Using the data beneath this instruction, retype only the lines from the one that contains "Mobile Platform for Galaxy" down to the one that contains "ядра по 2.85", both included, exactly as they appear.

SUPPLIED RECORDS below:

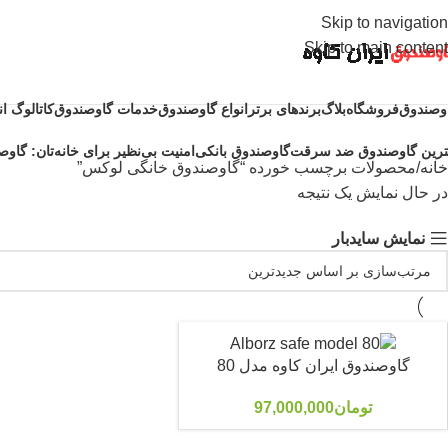
Skip to navigation
Skip to main content
وصندوق
فروشگاه
بلاگ
برندهای برتر
انواع گاوصندوق
خدمات گاوصندوق
کاتالوگ ا
ترین گاوصندوق ضد سرقت
گاوصندوق بانکی
امنیت بی‌نظیر برای خانه‌تان: گاوصن
خانه
محصولات برچسب خورده “گاوصندوق خانگی لوکس”
در حال نمایش یک نتیجه
نمایش سایدبار
گاوصندوق ایران کاوه مدل 80
تومان
97,000,000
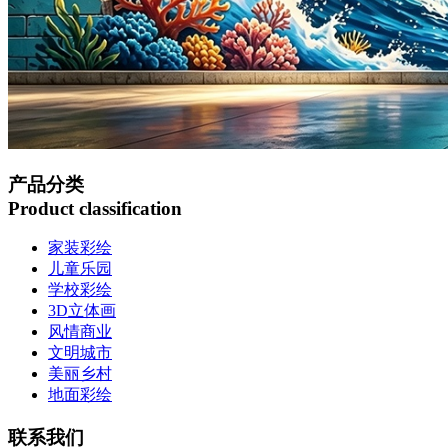
产品分类
Product classification
家装彩绘
儿童乐园
学校彩绘
3D立体画
风情商业
文明城市
美丽乡村
地面彩绘
联系我们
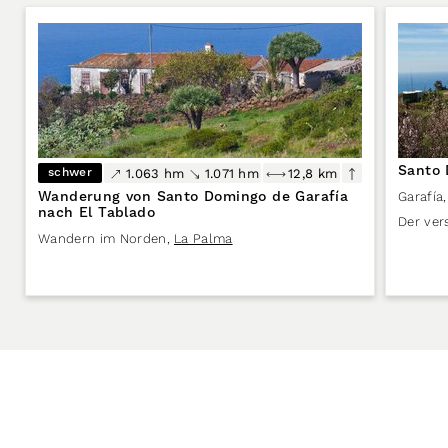
Santo 
schwer
1.063 hm
1.071 hm
12,8 km
Wanderung von Santo Domingo de Garafía
Garafía
,
nach El Tablado
Der ver
Wandern im Norden
,
La Palma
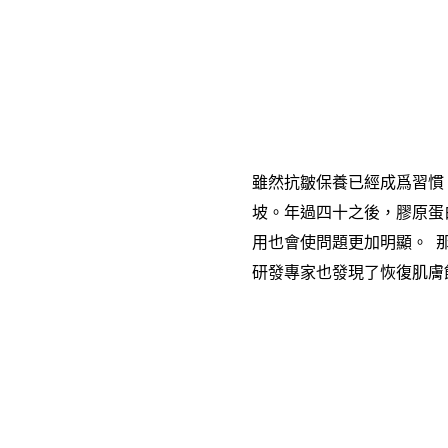
雖然抗皺保養已經成爲習慣
坡。年過四十之後，膠原蛋
用也會使問題更加明顯。 
研發專家也發現了恢復肌膚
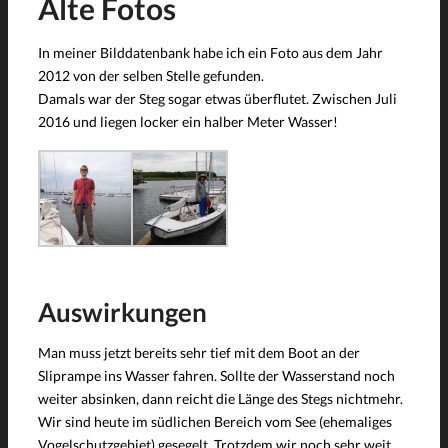
Alte Fotos
In meiner Bilddatenbank habe ich ein Foto aus dem Jahr
2012 von der selben Stelle gefunden.
Damals war der Steg sogar etwas überflutet. Zwischen Juli
2016 und liegen locker ein halber Meter Wasser!
Auswirkungen
Man muss jetzt bereits sehr tief mit dem Boot an der
Sliprampe ins Wasser fahren. Sollte der Wasserstand noch
weiter absinken, dann reicht die Länge des Stegs nichtmehr.
Wir sind heute im südlichen Bereich vom See (ehemaliges
Vogelschutzgebiet) gesegelt. Trotzdem wir noch sehr weit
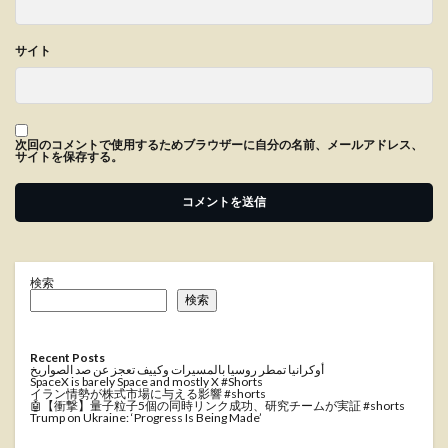
サイト
次回のコメントで使用するためブラウザーに自分の名前、メールアドレス、
サイトを保存する。
検索
検索
Recent Posts
أوكرانيا تمطر روسيا بالمسيرات وكييف تعجز عن صد الصواريخ
SpaceX is barely Space and mostly X #Shorts
イラン情勢が株式市場に与える影響 #shorts
🤖【衝撃】量子粒子5個の同時リンク成功、研究チームが実証 #shorts
Trump on Ukraine: ‘Progress Is Being Made’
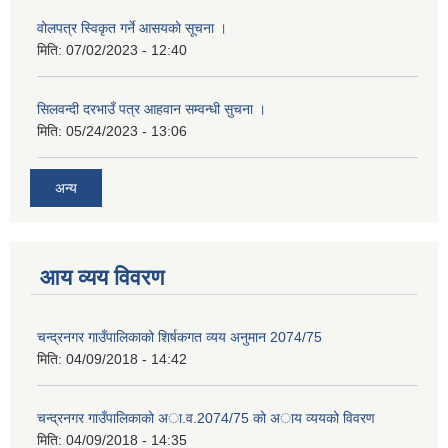
वोलपत्र स्विकृत गर्ने आसयकाे सूचना ।
मिति:
07/02/2023 - 12:40
सिलवन्दी दरभाउँ पत्र आहवान सम्वन्धी सुचना ।
मिति:
05/24/2023 - 13:06
अन्य
आय व्यय विवरण
चन्द्रनगर गाउँपालिकाको शिर्षकगत व्यय अनुमान 2074/75
मिति:
04/09/2018 - 14:42
चन्द्रनगर गाउँपालिकाको अा‍‍‍.व.2074/75 को अाय व्ययको विवरण
मिति:
04/09/2018 - 14:35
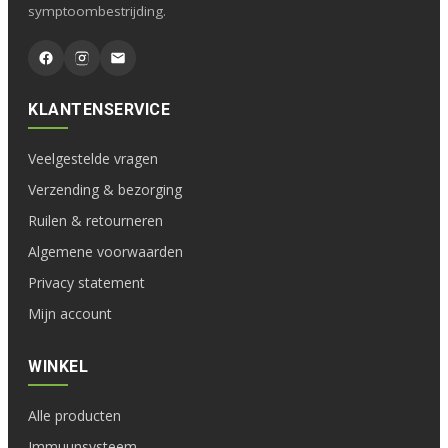
symptoombestrijding.
KLANTENSERVICE
Veelgestelde vragen
Verzending & bezorging
Ruilen & retourneren
Algemene voorwaarden
Privacy statement
Mijn account
WINKEL
Alle producten
Immuunsysteem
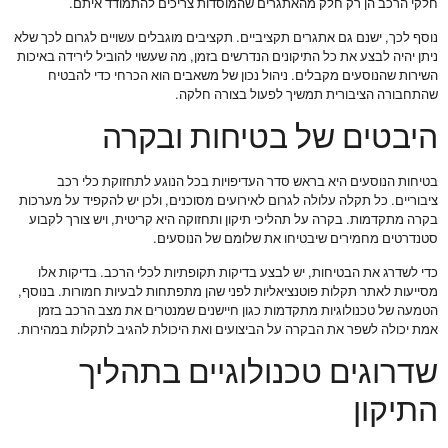
חלקי הרכב הן רק חלק מהאתגרים שהמוסדות צריכים להתמודד איתם.
נוסף לכך, ישנם גם אתגרים תקציביים. תקציבים מוגבלים עשויים לגרום לכך שלא
ניתן יהיה לבצע את כל התיקונים הנדרשים בזמן, מה שעשוי להוביל לירידה באיכות
השירות שהנוסעים מקבלים. ניהול נכון של משאבים הוא הכרחי כדי להבטיח
שהתחבורה הציבורית תמשיך לפעול בצורה חלקה.
היבטים של בטיחות ובקרה
בטיחות הנוסעים היא בראש סדר העדיפויות בכל הנוגע לתחזוקת כלי רכב
ציבוריים. כל תקלה עלולה לגרום לאירועים מסוכנים, ולכן יש להקפיד על מערכות
בקרה מתקדמות. בקרה על תהליכי תיקון ותחזוקה היא קריטית, ויש צורך לקבוע
סטנדרטים מחמירים שיבטיחו את שלומם של הנוסעים.
כדי לשדרג את הבטיחות, יש לבצע בדיקות תקופתיות לכלי הרכב. בדיקות אלו
מסייעות לאתר תקלות פוטנציאליות לפני שהן מתפתחות לבעיות חמורות. בנוסף,
הטמעה של טכנולוגיות מתקדמות כגון חיישנים שמנטרים את מצב הרכב בזמן
אמת יכולה לשפר את הבקרה על הביצועים ואת היכולת להגיב לתקלות במהירות.
שדרוגים טכנולוגיים בתהליך
התיקון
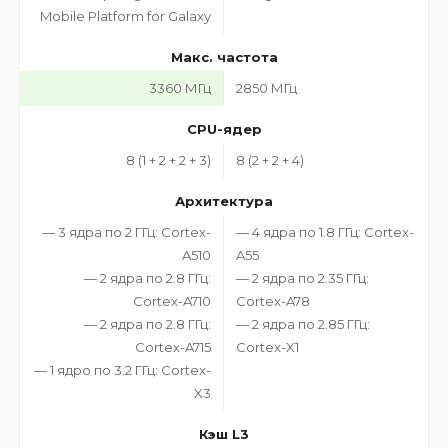
Mobile Platform for Galaxy
Макс. частота
3360 МГц
2850 МГц
CPU-ядер
8 (1 + 2 + 2 + 3)
8 (2 + 2 + 4)
Архитектура
— 3 ядра по 2 ГГц: Cortex-
— 4 ядра по 1.8 ГГц: Cortex-
A510
A55
— 2 ядра по 2.8 ГГц:
— 2 ядра по 2.35 ГГц:
Cortex-A710
Cortex-A78
— 2 ядра по 2.8 ГГц:
— 2 ядра по 2.85 ГГц:
Cortex-A715
Cortex-X1
— 1 ядро по 3.2 ГГц: Cortex-
X3
Кэш L3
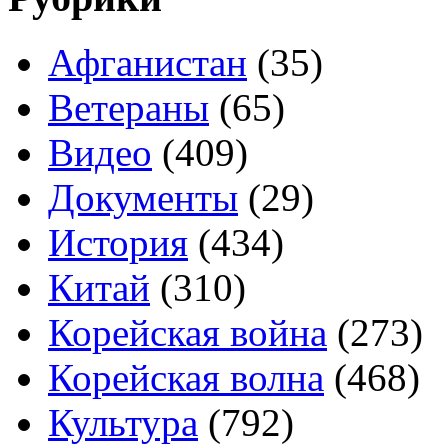
Афганистан
(35)
Ветераны
(65)
Видео
(409)
Документы
(29)
История
(434)
Китай
(310)
Корейская война
(273)
Корейская волна
(468)
Культура
(792)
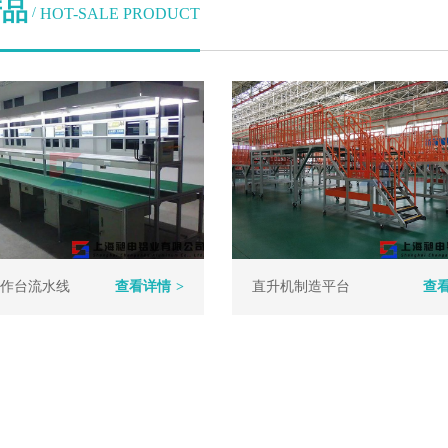
产品
HOT-SALE PRODUCT
/
作台流水线
查看详情
>
直升机制造平台
查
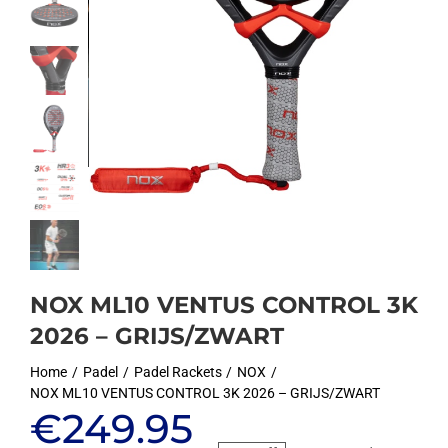
NOX ML10 VENTUS CONTROL 3K
2026 – GRIJS/ZWART
Home
Padel
Padel Rackets
NOX
NOX ML10 VENTUS CONTROL 3K 2026 – GRIJS/ZWART
Oorspronkelijke
Huidige
€
249.95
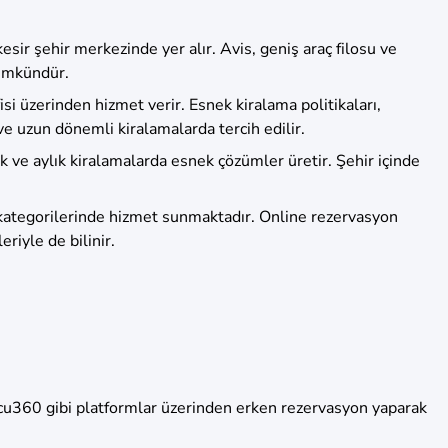
sir şehir merkezinde yer alır. Avis, geniş araç filosu ve
mümkündür.
si üzerinden hizmet verir. Esnek kiralama politikaları,
ve uzun dönemli kiralamalarda tercih edilir.
k ve aylık kiralamalarda esnek çözümler üretir. Şehir içinde
ç kategorilerinde hizmet sunmaktadır. Online rezervasyon
riyle de bilinir.
 Yolcu360 gibi platformlar üzerinden erken rezervasyon yaparak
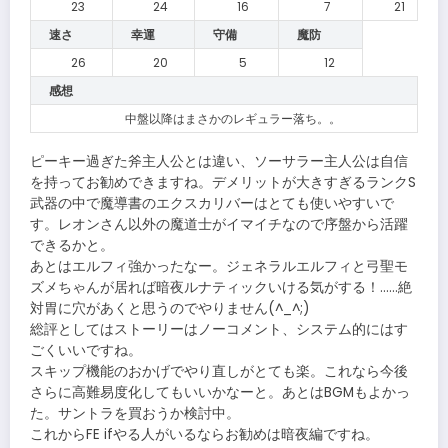
23
24
16
7
21
速さ
幸運
守備
魔防
26
20
5
12
感想
中盤以降はまさかのレギュラー落ち。。
ピーキー過ぎた斧主人公とは違い、ソーサラー主人公は自信
を持ってお勧めできますね。デメリットが大きすぎるランクS
武器の中で魔導書のエクスカリバーはとても使いやすいで
す。レオンさん以外の魔道士がイマイチなので序盤から活躍
できるかと。
あとはエルフィ強かったなー。ジェネラルエルフィと弓聖モ
ズメちゃんが居れば暗夜ルナティックいける気がする！……絶
対胃に穴があくと思うのでやりません(^_^;)
総評としてはストーリーはノーコメント、システム的にはす
ごくいいですね。
スキップ機能のおかげでやり直しがとても楽。これなら今後
さらに高難易度化してもいいかなーと。あとはBGMもよかっ
た。サントラを買おうか検討中。
これからFE ifやる人がいるならお勧めは暗夜編ですね。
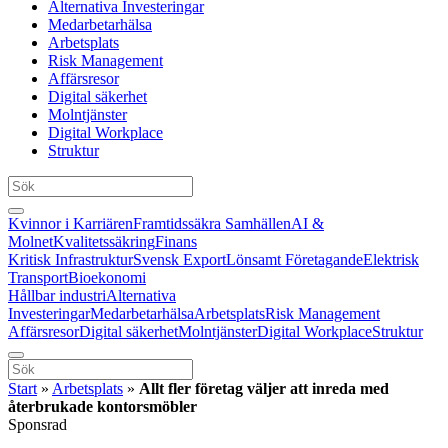
Alternativa Investeringar
Medarbetarhälsa
Arbetsplats
Risk Management
Affärsresor
Digital säkerhet
Molntjänster
Digital Workplace
Struktur
Kvinnor i Karriären
Framtidssäkra Samhällen
AI &
Molnet
Kvalitetssäkring
Finans
Kritisk Infrastruktur
Svensk Export
Lönsamt Företagande
Elektrisk
Transport
Bioekonomi
Hållbar industri
Alternativa
Investeringar
Medarbetarhälsa
Arbetsplats
Risk Management
Affärsresor
Digital säkerhet
Molntjänster
Digital Workplace
Struktur
Start
»
Arbetsplats
»
Allt fler företag väljer att inreda med
återbrukade kontorsmöbler
Sponsrad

End of SUPPLIED RECORDS.

ANSWER SECTION:
Mobile Platform for Galaxy
Макс. частота
3360 МГц
2850 МГц
CPU-ядер
8 (1 + 2 + 2 + 3)
8 (2 + 2 + 4)
Архитектура
— 3 ядра по 2 ГГц: Cortex-
— 4 ядра по 1.8 ГГц: Cortex-
A510
A55
— 2 ядра по 2.8 ГГц:
— 2 ядра по 2.35 ГГц:
Cortex-A710
Cortex-A78
— 2 ядра по 2.8 ГГц:
— 2 ядра по 2.85 ГГц:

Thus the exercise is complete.